Comments

You must log in or register to comment.

gunshoes t1_j5r241t wrote

Technically, and I emphasize the technically, the set of function represented by a neural network require only one layer. However, there is little guarantee that you can feasibly find the proper configuration or train the network accurately.

By adding another layer, you can reduce the training burden by spreading it across layers. The extra dropout also allows more regularization.

This is the part of deep learning where it's less science and more, "eh, sounds like it works."

1

HateRedditCantQuitit t1_j5r2kt5 wrote

If you have Y = A B X, then is M = A B full rank? If not, then they're not even equivalent.

2

suflaj t1_j5r4u61 wrote

Dropout is not strictly a linear function (it can be randomly), and the chances are that it will add non-linearity for p>0, so yeah, that probably made the difference.

2

HateRedditCantQuitit t1_j5r5f69 wrote

You can represent any `m x n` matrix with the product of some `m x k` matrix with a `k x n` matrix, so long as k >= min(m, n). If k is less than that, you're basically adding regularization.

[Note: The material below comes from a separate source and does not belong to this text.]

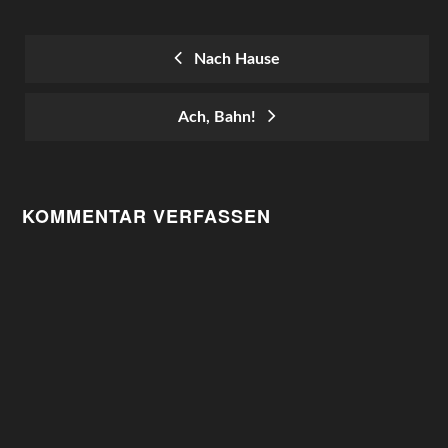
Nach Hause
POST
Ach, Bahn!
NAVIGATION
KOMMENTAR VERFASSEN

Imagine you have some optimal M in Y = M X. Then if A and B are the right shape (big enough in the k dimension), they can represent that M. If they aren't big enough, then they can't learn that M. If the optimal M doesn't actually need a zillion degrees of freedom, then having a small k bakes that restriction into the model, which would be regularization.

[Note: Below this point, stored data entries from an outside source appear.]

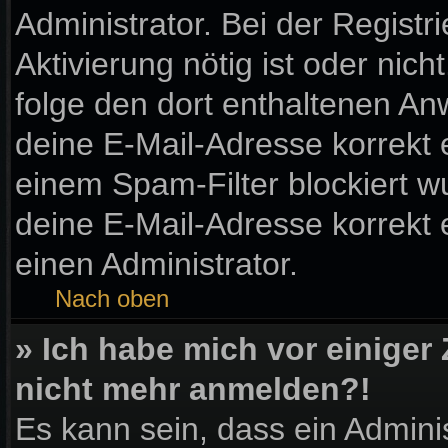
Administrator. Bei der Registri
Aktivierung nötig ist oder nic
folge den dort enthaltenen A
deine E-Mail-Adresse korrekt 
einem Spam-Filter blockiert wu
deine E-Mail-Adresse korrekt
einen Administrator.
Nach oben
» Ich habe mich vor einiger 
nicht mehr anmelden?!
Es kann sein, dass ein Admini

Look up linear bottlenecks.

3

arg_max t1_j5r8qe6 wrote

What do you mean by "function represented by a neural network"? If you are hinting in the direction of universal approximation, then yes, you can learn any continuous function arbitrarily close with a single layer, sigmoid activation and infinite width. But similarly, there exist some results that show you can achieve a similar statement with a width-limited and "infinite depth" network (the required depth is not infinite but depends on the function you want to approximate and is afaik unbounded over the space of continuous functions). In practice, we are far away from either infinite width or depth so specific configurations can matter.

1

LetterRip t1_j5ratja wrote

They learn faster/more easily. You can collapse them down to a single layer after training.

3

PredictorX1 t1_j5rb8gp wrote

>I was in the understanding that two contiguous linear layers in a NN would be no better than only one linear layer.

This is correct: In terms of the functions they can represent, two consecutive linear layers are algebraically equivalent to one linear layer.

1

tornado28 t1_j5rdebv wrote

Sorry to be skeptical but I don't think this is really why your one run was better than the other. I think you also changed something else inadvertently.

2